BEGIN Dataset extract
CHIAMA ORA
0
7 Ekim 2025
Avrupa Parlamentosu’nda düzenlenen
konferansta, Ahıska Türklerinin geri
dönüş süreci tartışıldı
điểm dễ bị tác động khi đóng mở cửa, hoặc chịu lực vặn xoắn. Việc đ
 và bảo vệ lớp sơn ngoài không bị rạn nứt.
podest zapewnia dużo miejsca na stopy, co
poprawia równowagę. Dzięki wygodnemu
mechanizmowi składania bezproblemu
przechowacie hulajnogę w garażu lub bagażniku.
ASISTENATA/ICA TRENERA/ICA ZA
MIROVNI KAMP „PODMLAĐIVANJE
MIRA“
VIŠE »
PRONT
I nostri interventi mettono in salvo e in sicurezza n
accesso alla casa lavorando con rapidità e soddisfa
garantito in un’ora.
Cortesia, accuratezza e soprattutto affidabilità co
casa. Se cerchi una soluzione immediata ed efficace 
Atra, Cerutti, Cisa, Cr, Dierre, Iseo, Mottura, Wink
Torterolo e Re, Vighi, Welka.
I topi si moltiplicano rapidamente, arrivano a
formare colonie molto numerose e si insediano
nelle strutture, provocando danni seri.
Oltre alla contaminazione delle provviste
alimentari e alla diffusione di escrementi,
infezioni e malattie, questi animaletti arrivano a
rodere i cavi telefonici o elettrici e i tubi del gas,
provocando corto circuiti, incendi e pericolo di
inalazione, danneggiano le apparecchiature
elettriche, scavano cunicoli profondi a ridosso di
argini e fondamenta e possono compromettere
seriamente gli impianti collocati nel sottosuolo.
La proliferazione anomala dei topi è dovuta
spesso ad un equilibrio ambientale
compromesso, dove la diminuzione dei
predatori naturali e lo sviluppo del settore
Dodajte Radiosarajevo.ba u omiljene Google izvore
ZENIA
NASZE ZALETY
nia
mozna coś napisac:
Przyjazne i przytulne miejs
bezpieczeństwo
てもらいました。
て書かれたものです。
END Dataset extract
### Work required
Whatever the number of entries above, each one is to be copied exactly.

### Exercise answer
CHIAMA ORA
0
7 Ekim 2025
Avrupa Parlamentosu’nda düzenlenen
konferansta, Ahıska Türklerinin geri
dönüş süreci tartışıldı
điểm dễ bị tác động khi đóng mở cửa, hoặc chịu lực vặn xoắn. Việc đ
 và bảo vệ lớp sơn ngoài không bị rạn nứt.
podest zapewnia dużo miejsca na stopy, co
poprawia równowagę. Dzięki wygodnemu
mechanizmowi składania bezproblemu
przechowacie hulajnogę w garażu lub bagażniku.
ASISTENATA/ICA TRENERA/ICA ZA
MIROVNI KAMP „PODMLAĐIVANJE
MIRA“
VIŠE »
PRONT
I nostri interventi mettono in salvo e in sicurezza n
accesso alla casa lavorando con rapidità e soddisfa
garantito in un’ora.
Cortesia, accuratezza e soprattutto affidabilità co
casa. Se cerchi una soluzione immediata ed efficace 
Atra, Cerutti, Cisa, Cr, Dierre, Iseo, Mottura, Wink
Torterolo e Re, Vighi, Welka.
I topi si moltiplicano rapidamente, arrivano a
formare colonie molto numerose e si insediano
nelle strutture, provocando danni seri.
Oltre alla contaminazione delle provviste
alimentari e alla diffusione di escrementi,
infezioni e malattie, questi animaletti arrivano a
rodere i cavi telefonici o elettrici e i tubi del gas,
provocando corto circuiti, incendi e pericolo di
inalazione, danneggiano le apparecchiature
elettriche, scavano cunicoli profondi a ridosso di
argini e fondamenta e possono compromettere
seriamente gli impianti collocati nel sottosuolo.
La proliferazione anomala dei topi è dovuta
spesso ad un equilibrio ambientale
compromesso, dove la diminuzione dei
predatori naturali e lo sviluppo del settore
Dodajte Radiosarajevo.ba u omiljene Google izvore
ZENIA
NASZE ZALETY
nia
mozna coś napisac:
Przyjazne i przytulne miejs
bezpieczeństwo
てもらいました。
て書かれたものです。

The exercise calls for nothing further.